Menurut Dr. Siti, sikap pasif (penerimaan akan kehendak Tuhan) yang ditunjukkan oleh para korban ternyata mampu membangun kesabaran dan motivasi untuk bangkit. Sementara, kelompok relawan yang memandang bencana dari perspektif teologi liberal (persoalan bencana bisa dipecahkan lewat tanggung jawab dan kepedulian manusia itu sendiri) menghadirkan rasa solidaritas yang kuat.
Temuan menarik yang disampaikan oleh Ketua Program Studi ICRS ini terkait kekesalan beberapa korban terhadap ketidakacuhan relawan kepada mereka, padahal berafiliasi kepada organisasi yang sama. Kondisi ini bisa jadi terpicu oleh tekanan psikologis dan desakan kebutuhan akan bantuan sehingga mereka berpandangan sempit dan merasa harus diprioritaskan.

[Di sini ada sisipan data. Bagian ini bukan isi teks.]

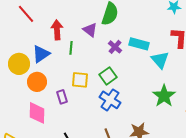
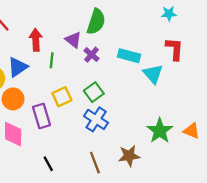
purple cross: (115, 47) -> (92, 55), moved
yellow square: (80, 80) -> (62, 97), turned -30
green star: (164, 96) -> (160, 131), moved
purple rectangle: (62, 97) -> (41, 116), size x1.5

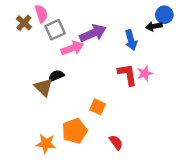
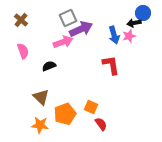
pink semicircle: (41, 14) -> (23, 51), moved
gray square: (55, 30) -> (68, 18), moved
pink star: (145, 73) -> (129, 36), moved
brown triangle: (44, 87) -> (41, 97), moved
orange square: (98, 107) -> (91, 107), moved

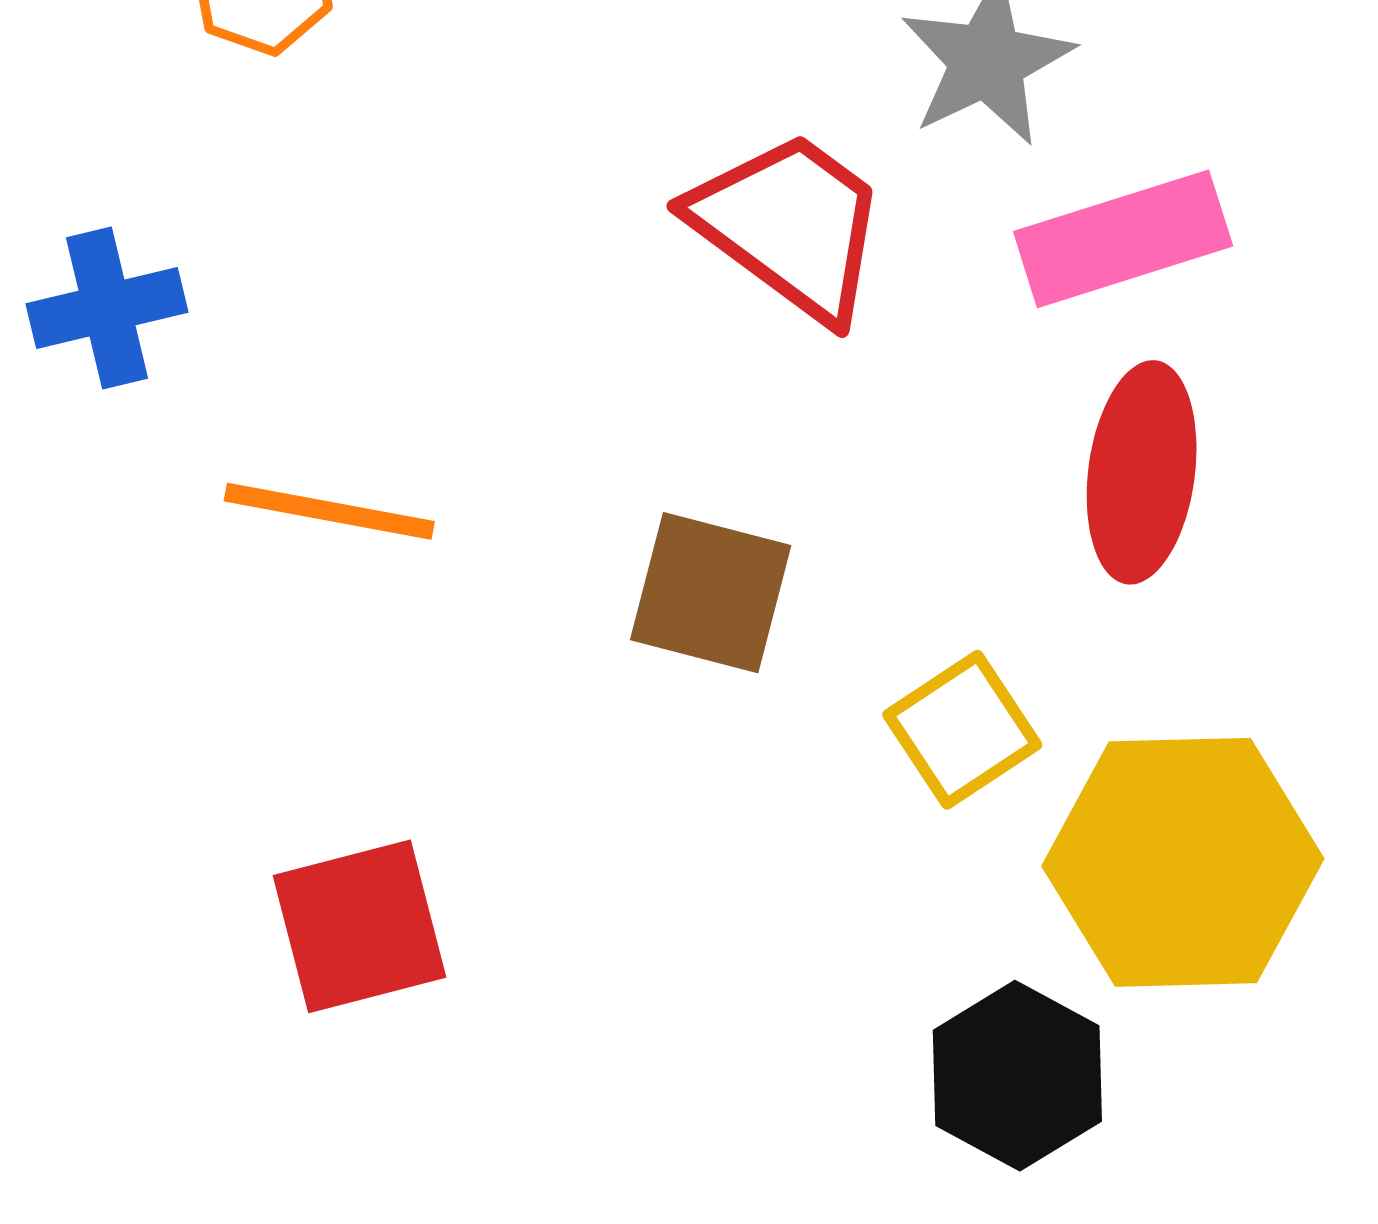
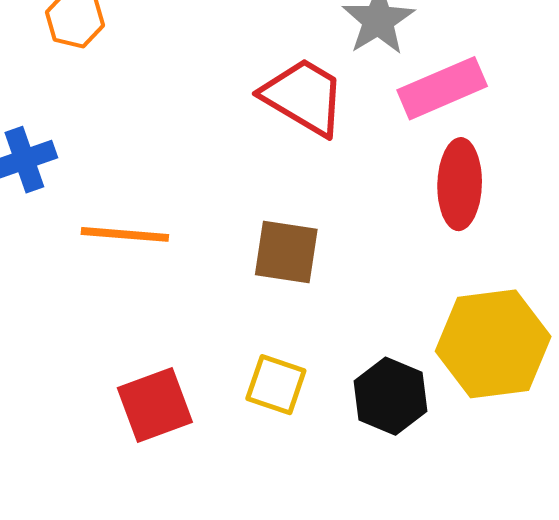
yellow square: (962, 730) -> (276, 385), moved, turned -32
black hexagon: (1017, 1076) -> (391, 396), moved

Selain itu, ada organisasi Islam yang datang ke lokasi, bukan memberi pertolongan tetapi malah sekedar pasang bendera dan propaganda agar korban dari kalangan Islam berhati-hati dengan bantuan dari non-Muslim. “Kecurigaan pemurtadan (terutama Kristenisasi) yang selama ini menjadi hantu di daerah bencana, setelah diinvestigasi ke lapangan ternyata tak lebih dari rumor belaka,” tutur Dr. Siti. [MoU]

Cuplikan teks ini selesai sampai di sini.